# [INPUT MATERIAL]
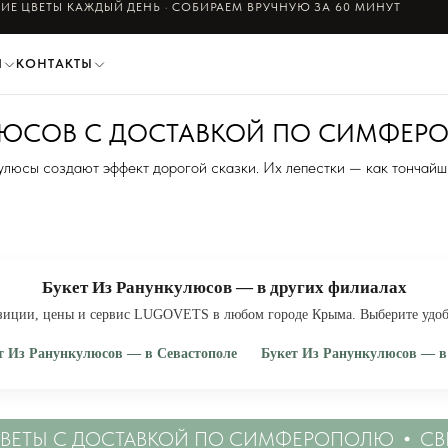
ИЕ ЦВЕТЫ КАЖДЫЙ ДЕНЬ · СОБИРАЕМ ВРУЧНУЮ ЗА 60 МИНУТ
И
КОНТАКТЫ
УЛЮСОВ С ДОСТАВКОЙ ПО СИМФЕ
улюсы создают эффект дорогой сказки. Их лепестки — как тончайш
Букет Из Ранункулюсов — в других филиалах
зиции, цены и сервис LUGOVETS в любом городе Крыма. Выберите удо
т Из Ранункулюсов — в Севастополе
Букет Из Ранункулюсов — в
ить букет из ранункулюсов в Севастополе
· купить букет из ранункулю
ТЫ С ДОСТАВКОЙ ПО СИМФЕРОПОЛЮ
СВЕЖИ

# [TASK TO COMPLETE]
All lines from the line containing "Букет Из Ранункулюсов — в других филиалах" through the last line of the data are to be repeated exactly; no other line belongs in the answer.

# [OUTPUT OF THE EXERCISE]
Букет Из Ранункулюсов — в других филиалах
зиции, цены и сервис LUGOVETS в любом городе Крыма. Выберите удо
т Из Ранункулюсов — в Севастополе
Букет Из Ранункулюсов — в
ить букет из ранункулюсов в Севастополе
· купить букет из ранункулю
ТЫ С ДОСТАВКОЙ ПО СИМФЕРОПОЛЮ
СВЕЖИ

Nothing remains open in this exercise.